Originally Posted by
Jake2008
Sweet, you are in a tough place, and one that most of us have thought about- what would happen if that first love came along into our lives again.
Seems that the timing of all of this was really coincidental. Your lover in a bad relationship (that he would likely have left anyway- it was his call to make, not yours), and your marriage in a rut, as so many long term marriages get. I can see how easily this came about.
Your feelings were very strong, and you sought out love over all else, and went with the lover. With you having been a successful business woman all your life, I think that even if you had stayed, it would have been a very hard life without a solid income, and the struggle would never have resulted in what you worked so hard for, with your husband during three decades with him.
Money problems would soon have overcome you, as the lifestyle would soon see the bloom off the rose so to speak, and reality set in. Being with your lover, I think, would have eventually left you wondering what the h*ll were you thinking. By then, it would have been too late.
That your husband worked hard to get you back, says a lot about him. That you didn't blame him for you leaving, also says a lot about you.
So you are left with wanting a dream with your lover, and that is pretty much a situation that will having you wake up to reality, and regretting your actions.

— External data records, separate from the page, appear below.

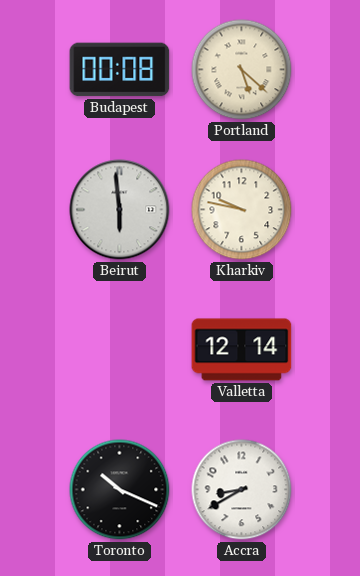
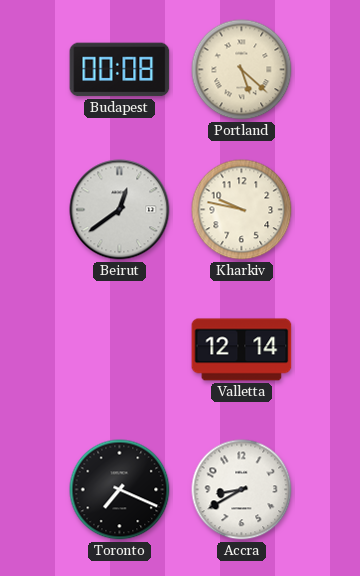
Beirut: 5:59 -> 12:39
Toronto: 10:19 -> 7:19
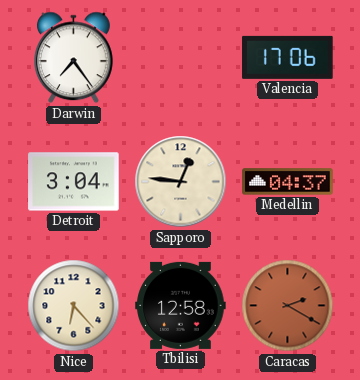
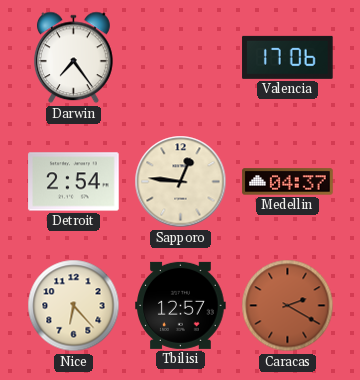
Detroit: 3:04 -> 2:54
Tbilisi: 12:58 -> 12:57
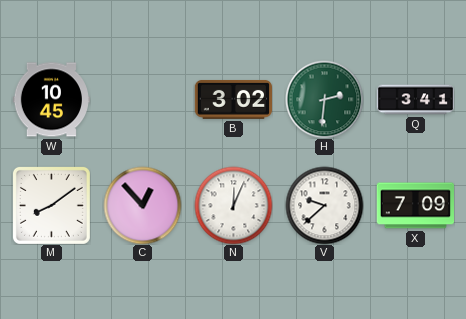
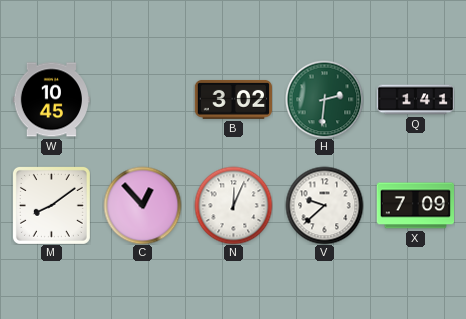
Q: 3:41 -> 1:41
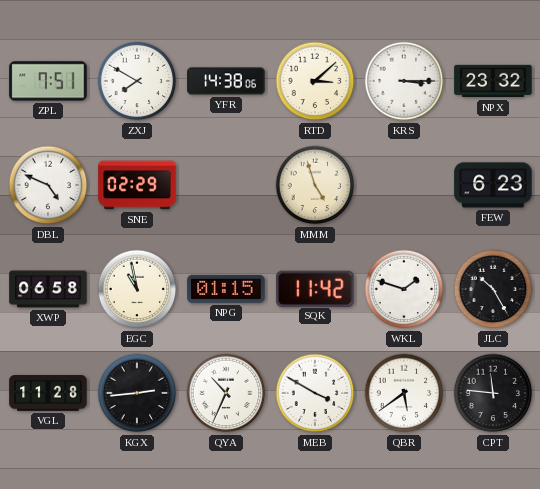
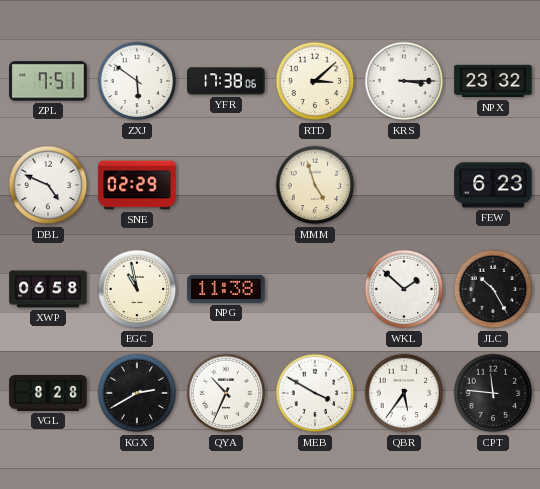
ZXJ: 7:50 -> 5:51
YFR: 14:38 -> 17:38
NPG: 01:15 -> 11:38
SQK: 11:42 -> none
WKL: 1:48 -> 1:52
VGL: 11:28 -> 8:28
KGX: 2:44 -> 2:40
QBR: 5:39 -> 5:36
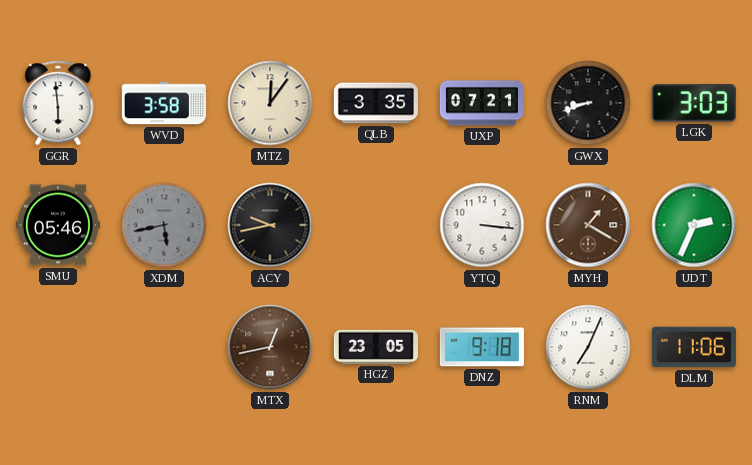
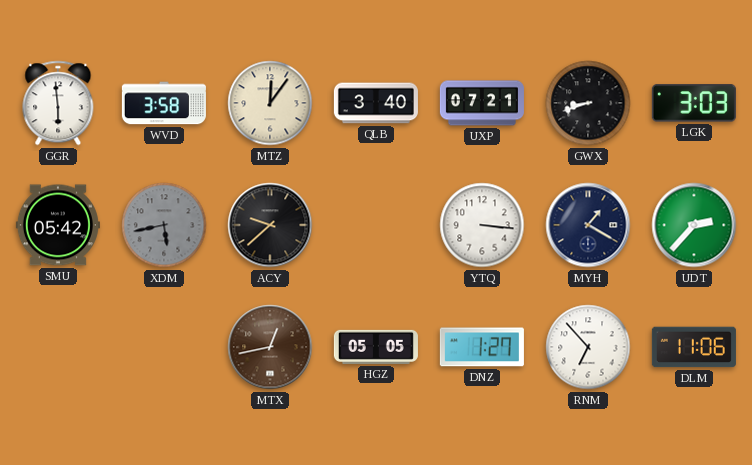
QLB: 3:35 -> 3:40
SMU: 05:46 -> 05:42
ACY: 9:43 -> 9:38
MYH dial: brown -> navy
UDT: 2:34 -> 2:37
HGZ: 23:05 -> 05:05
DNZ: 9:18 -> 1:27
RNM: 7:04 -> 6:53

And, what if your husband weren't willing to take you back. You would be in a place called 'nowhere', and would have lost everything you worked so hard to establish all those years.
My best advice to you is to try to see the reality in this situation. Try not to draw such a hard line between financial security (husband), and love (lover). You could have both with your husband, but never with your lover.
Try to put the past in the past. It wasn't a mistake to follow your heart, you rekindled a lost love, and have a broken heart in return. You're human, and maybe now is the time to think of putting your lover aside, realize that you've lived that dream, and it's over now.
Your husband may not show a lot of affection, but obviously it is there, along with other characteristics that have kept you two together for 35 years. Not too many people realize just what it takes to make a relationship work over three decades, when a marriage by some, is defined by months!
When you work through the feelings for your lover, wtih time, it will become a memory. A sweet one, yes, but a memory of an event in your life that has not seen you give up your husband, or your lifestyle with him.
For good measure, try marriage counselling. See if the two of you can't work through this together, and come out the other end stronger.
I wish you all the best, and a happy future with your husband.